TASK OBJECTIVE >> Extract exactly the lines from the top of the records through the line containing "Bericht und Fotos vom tCSD 2008 (146, 1049)", and keep pictures out of the copy.
^^^^
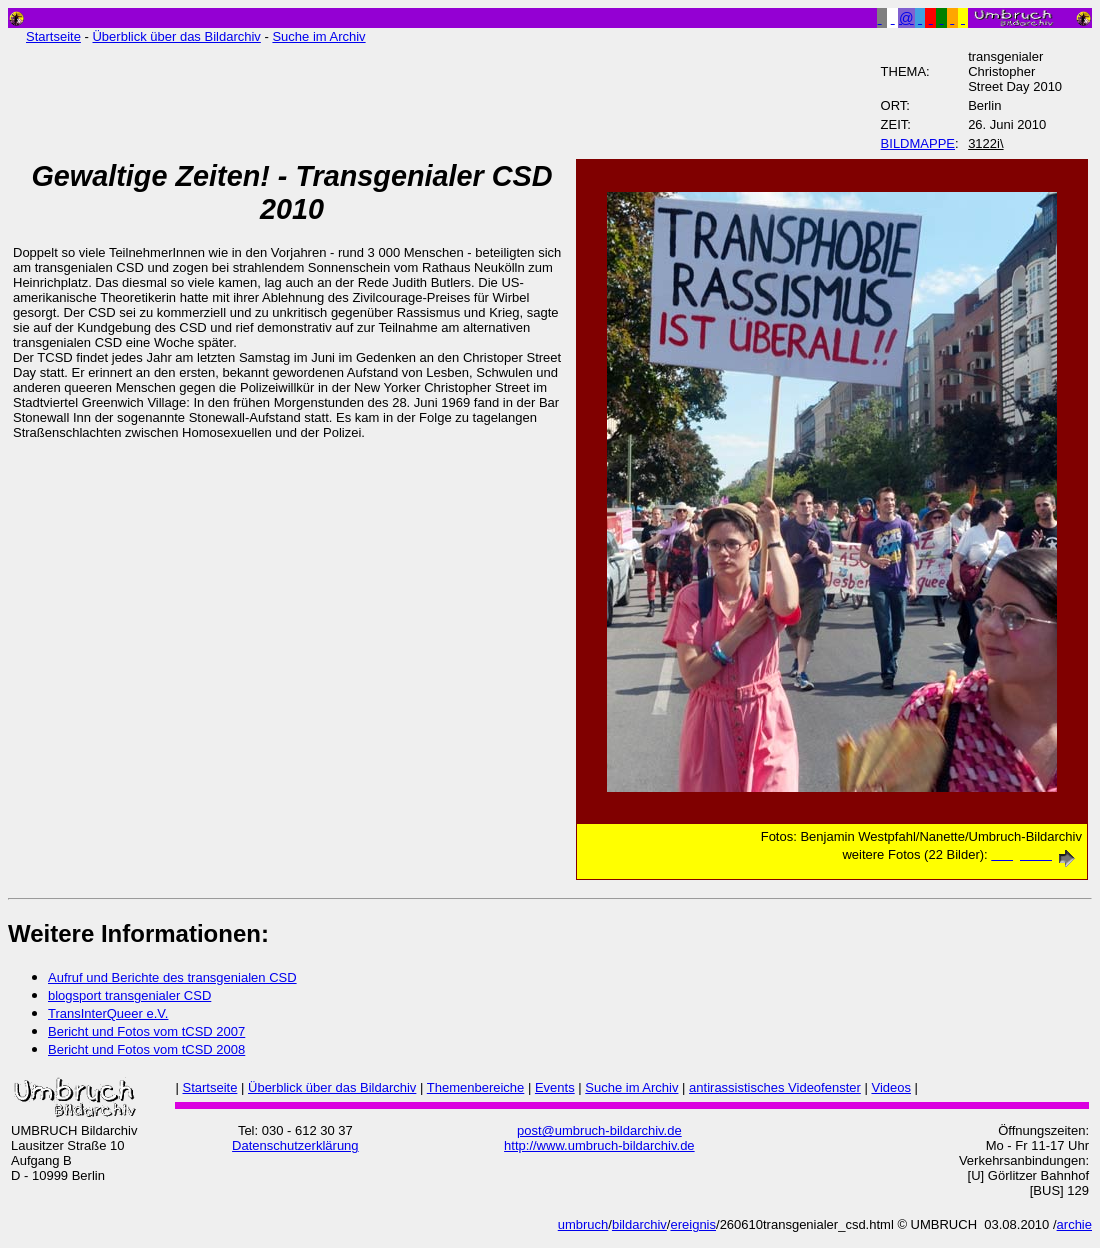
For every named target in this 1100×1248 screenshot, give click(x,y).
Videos (891, 1087)
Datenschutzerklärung (295, 1145)
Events (555, 1087)
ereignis (693, 1224)
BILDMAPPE (918, 143)
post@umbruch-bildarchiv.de (599, 1130)
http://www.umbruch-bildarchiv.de (599, 1145)
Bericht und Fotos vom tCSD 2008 (146, 1049)
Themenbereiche (476, 1087)
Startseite (53, 36)
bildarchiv (639, 1224)
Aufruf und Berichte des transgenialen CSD (172, 977)
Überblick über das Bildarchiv (176, 36)
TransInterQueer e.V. (108, 1013)
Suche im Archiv (318, 36)
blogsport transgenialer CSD (129, 995)
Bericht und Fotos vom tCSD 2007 (146, 1031)
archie (1074, 1224)
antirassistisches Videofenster (775, 1087)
^^^^
EXPECTED ANSWER >>
For every named target in this 1100×1248 screenshot, give click(x,y).
Videos (891, 1087)
Datenschutzerklärung (295, 1145)
Events (555, 1087)
ereignis (693, 1224)
BILDMAPPE (918, 143)
post@umbruch-bildarchiv.de (599, 1130)
http://www.umbruch-bildarchiv.de (599, 1145)
Bericht und Fotos vom tCSD 2008 (146, 1049)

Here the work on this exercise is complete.